Basis-Oriented Low-rank Transfer for Few-Shot and Test-Time Adaptation¶

Conference: CVPR 2026
Paper: CVF Open Access
Code: To be confirmed
Area: Transfer Learning / Parameter-Efficient Fine-Tuning
Keywords: Low-rank transfer, task vectors, spectral bases, few-shot, test-time adaptation

TL;DR¶

BOLT performs layer-wise SVD and orthogonalization on the "task vectors" of a set of fine-tuned source models to obtain a shared set of orthogonal spectral bases. For entirely new tasks, these bases are frozen, and only a tiny number of diagonal coefficients per layer (approx. 8k parameters) are trained. This provides a strong initialization and parameter-efficient fine-tuning path for few-shot, OOD, and unlabeled test-time adaptation, without requiring any meta-training.

Background & Motivation¶

Background: Adapting large pre-trained models (such as CLIP) to downstream tasks typically follows two main paradigms. One is gradient-based meta-learning (e.g., MAML), which explicitly learns an initialization that is "easy to adapt quickly." The other is direct reuse of existing fine-tuned models, representing each fine-tuned checkpoint as a "task vector" \(\Delta_i = \Theta_i - \Theta_0\), and performing weighted merging (task arithmetic / model merging).
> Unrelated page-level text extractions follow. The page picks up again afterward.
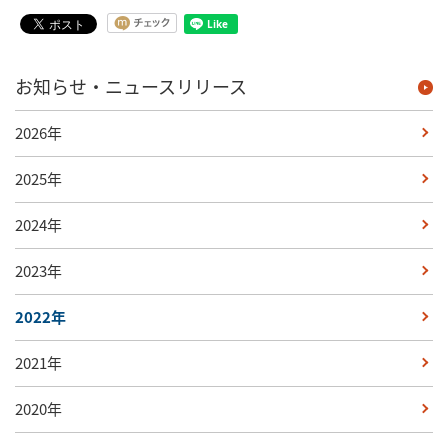
お知らせ・ニュースリリース
2026年
2025年
2024年
2023年
2022年
2021年
2020年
Limitations of Prior Work: Meta-learning requires an additional round of bi-level optimization over a large number of tasks, which is both computationally expensive and unstable. Moreover, re-meta-training whenever new tasks emerge is impractical. On the other hand, model merging is cheap, but \(\Theta_{agg} = \Theta_0 + \sum_i \alpha_i \Delta_i\) fundamentally only interpolates between "known task solutions." When the primary update directions of different tasks do not align, naive addition entangles conflicting directions together (interference), leading to unpredictable behavior. More critically, for completely unseen target tasks, there is no principled way to select the coefficients \(\alpha_i\), nor is there a true "adaptation step for the new task."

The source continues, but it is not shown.